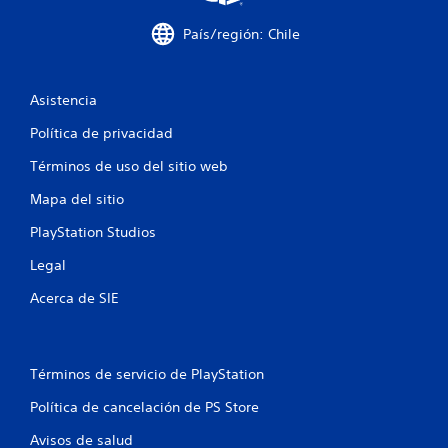
o
País/región: Chile
t
a
Asistencia
l
Política de privacidad
d
Términos de uso del sitio web
e
Mapa del sitio
PlayStation Studios
1
Legal
2
Acerca de SIE
1
c
Términos de servicio de PlayStation
a
Política de cancelación de PS Store
l
Avisos de salud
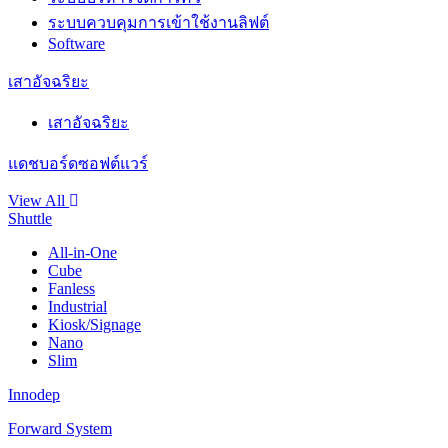
ระบบควบคุมการเข้าใช้งานลิฟต์
Software
เสาอัจฉริยะ
เสาอัจฉริยะ
แดชบอร์ดซอฟต์แวร์
View All
Shuttle
All-in-One
Cube
Fanless
Industrial
Kiosk/Signage
Nano
Slim
Innodep
Forward System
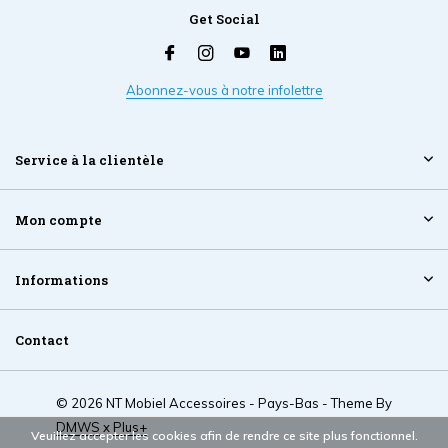
Get Social
Abonnez-vous à notre infolettre
Service à la clientèle
Mon compte
Informations
Contact
© 2026 NT Mobiel Accessoires - Pays-Bas - Theme By
DMWS
x
Plus+
Veuillez accepter les cookies afin de rendre ce site plus fonctionnel.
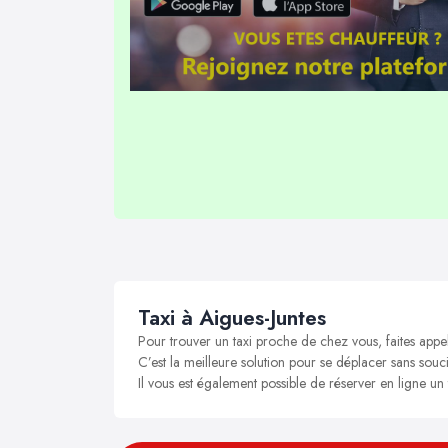
Taxi à Aigues-Juntes
Pour trouver un taxi proche de chez vous, faites appel
C’est la meilleure solution pour se déplacer sans soucis
Il vous est également possible de réserver en ligne un 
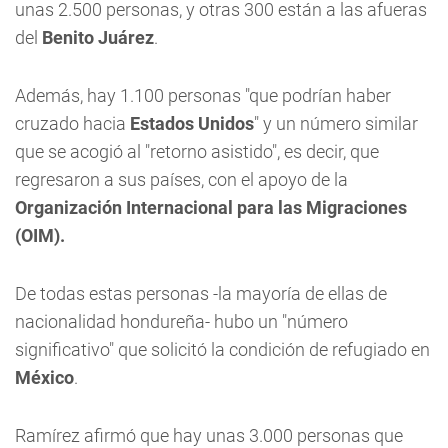
unas 2.500 personas, y otras 300 están a las afueras
del
Benito Juárez
.
Además, hay 1.100 personas "que podrían haber
cruzado hacia
Estados Unidos
" y un número similar
que se acogió al "retorno asistido", es decir, que
regresaron a sus países, con el apoyo de la
Organización Internacional para las Migraciones
(OIM).
De todas estas personas -la mayoría de ellas de
nacionalidad hondureña- hubo un "número
significativo" que solicitó la condición de refugiado en
México
.
Ramírez afirmó que hay unas 3.000 personas que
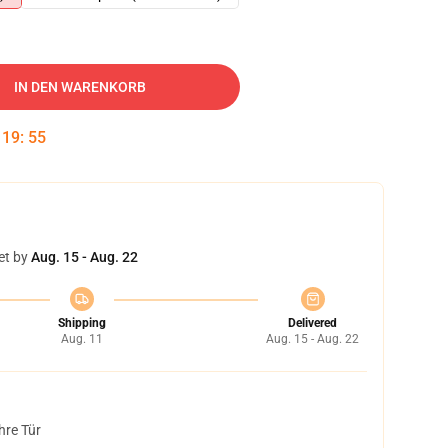
IN DEN WARENKORB
:
19
:
54
et by
Aug. 15 - Aug. 22
Shipping
Delivered
Aug. 11
Aug. 15 - Aug. 22
hre Tür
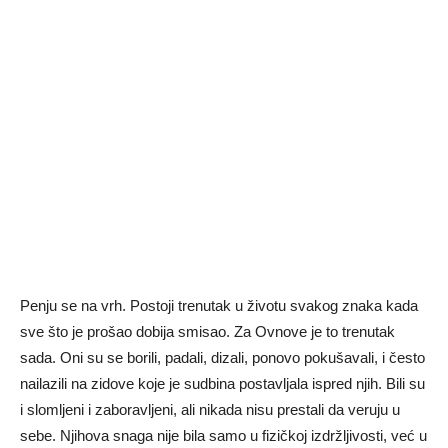
Penju se na vrh. Postoji trenutak u životu svakog znaka kada
sve što je prošao dobija smisao. Za Ovnove je to trenutak
sada. Oni su se borili, padali, dizali, ponovo pokušavali, i često
nailazili na zidove koje je sudbina postavljala ispred njih. Bili su
i slomljeni i zaboravljeni, ali nikada nisu prestali da veruju u
sebe. Njihova snaga nije bila samo u fizičkoj izdržljivosti, već u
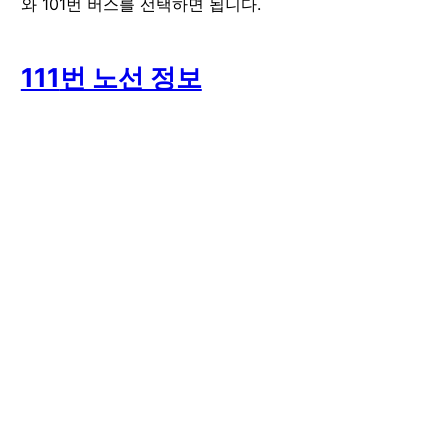
와 101번 버스를 선택하면 됩니다.
111
번 노선 정보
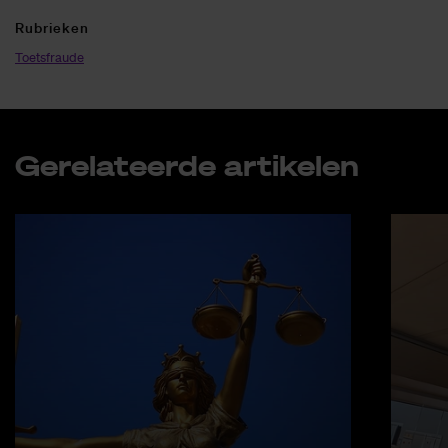
Ru­brie­ken
Toetsfraude
Ge­re­la­teer­de ar­ti­ke­len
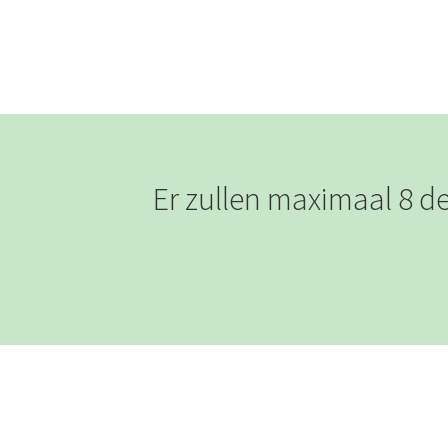
Er zullen maximaal 8 de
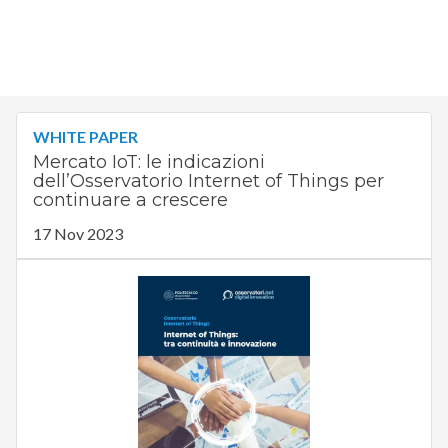
WHITE PAPER
Mercato IoT: le indicazioni
dell’Osservatorio Internet of Things per
continuare a crescere
17 Nov 2023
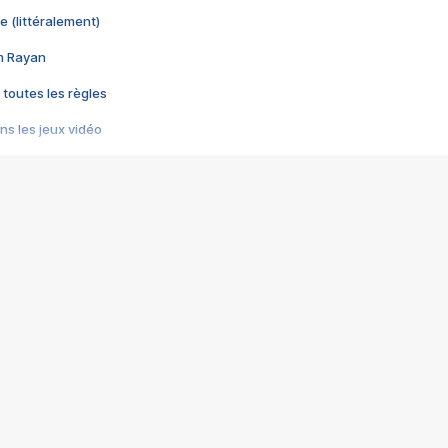
e (littéralement)
im Rayan
 toutes les règles
s les jeux vidéo
us choquant de Rockstar ? - Le scandale BULLY
e plus moche de Steam
du RÊVE tourne au CAUCHEMAR
pendant 8 heures
it… à tort
umiliés par un jeu vidéo
ire - Final Fantasy 8
ti un empire - Age of Empires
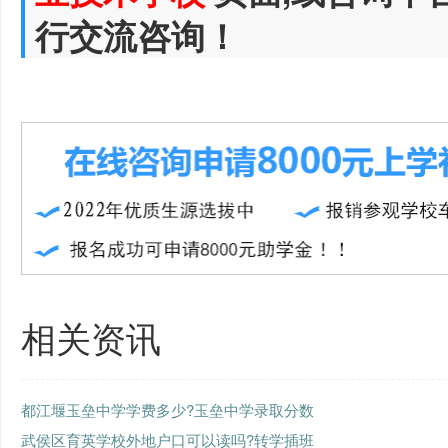
行交流咨询！
相关资讯
都江堰玉垒中学学费多少?玉垒中学录取分数
武侯区育英学校外地户口可以读吗?转学插班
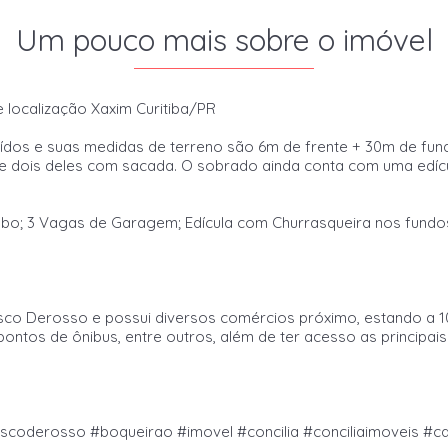
Um pouco mais sobre o imóvel
 localização Xaxim Curitiba/PR
ídos e suas medidas de terreno são 6m de frente + 30m de fund
 dois deles com sacada. O sobrado ainda conta com uma edíc
vabo; 3 Vagas de Garagem; Edícula com Churrasqueira nos fundos
isco Derosso e possui diversos comércios próximo, estando a
ontos de ônibus, entre outros, além de ter acesso as principais
scoderosso #boqueirao #imovel #concilia #conciliaimoveis #ca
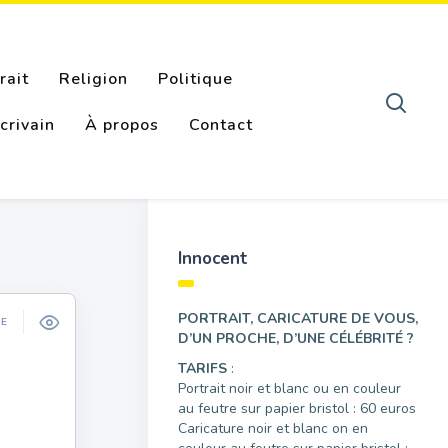
rait
Religion
Politique
crivain
À propos
Contact
Innocent
PORTRAIT, CARICATURE DE VOUS,
ÉE
D’UN PROCHE, D’UNE CÉLÉBRITÉ ?
TARIFS
:
Portrait noir et blanc ou en couleur
au feutre sur papier bristol : 60 euros
Caricature noir et blanc on en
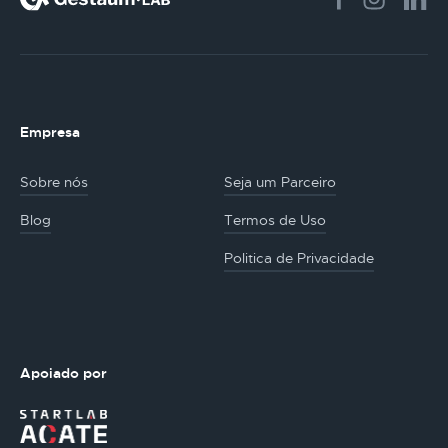
Empresa
Sobre nós
Seja um Parceiro
Blog
Termos de Uso
Politica de Privacidade
Apoiado por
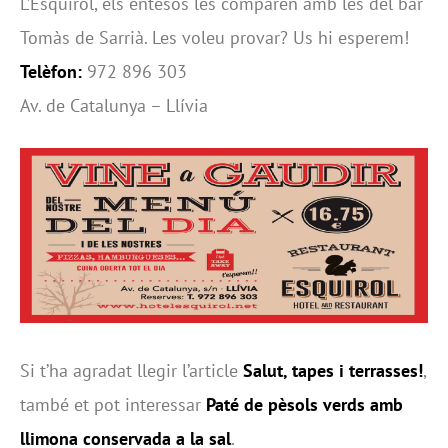
L’Esquirol, els entesos les comparen amb les del bar
Tomàs de Sarrià. Les voleu provar? Us hi esperem!
Telèfon:
972 896 303
Av. de Catalunya – Llívia
Si t’ha agradat llegir l’article
Salut, tapes i terrasses!
,
també et pot interessar
Paté de pèsols verds amb
llimona conservada a la sal
.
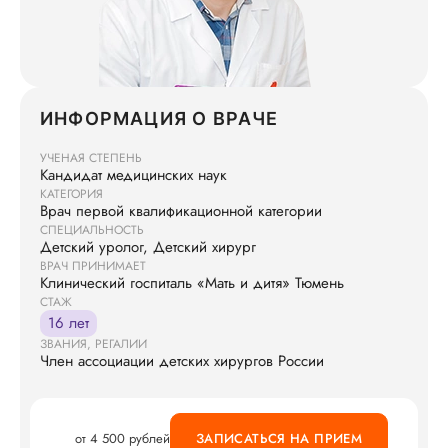
ИНФОРМАЦИЯ О ВРАЧЕ
УЧЕНАЯ СТЕПЕНЬ
Кандидат медицинских наук
КАТЕГОРИЯ
Врач первой квалификационной категории
СПЕЦИАЛЬНОСТЬ
Детский уролог, Детский хирург
ВРАЧ ПРИНИМАЕТ
Клинический госпиталь «Мать и дитя» Тюмень
СТАЖ
16 лет
ЗВАНИЯ, РЕГАЛИИ
Член ассоциации детских хирургов России
от 4 500 рублей
ЗАПИСАТЬСЯ НА ПРИЕМ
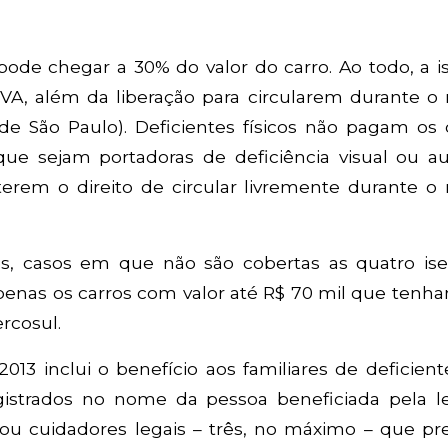
ode chegar a 30% do valor do carro. Ao todo, a i
PVA, além da liberação para circularem durante o 
de São Paulo). Deficientes físicos não pagam os 
ue sejam portadoras de deficiência visual ou au
erem o direito de circular livremente durante o 
es, casos em que não são cobertas as quatro ise
enas os carros com valor até R$ 70 mil que tenha
rcosul.
13 inclui o benefício aos familiares de deficien
gistrados no nome da pessoa beneficiada pela le
 ou cuidadores legais – três, no máximo – que pr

+ + + +

## Task statement
Print the line that contains "ue sejam portadoras" and each line after it up to the end of the listing, exactly as written.

## Result of this task
ue sejam portadoras de deficiência visual ou au
erem o direito de circular livremente durante o 
es, casos em que não são cobertas as quatro ise
enas os carros com valor até R$ 70 mil que tenha
rcosul.
13 inclui o benefício aos familiares de deficien
gistrados no nome da pessoa beneficiada pela le
 ou cuidadores legais – três, no máximo – que pr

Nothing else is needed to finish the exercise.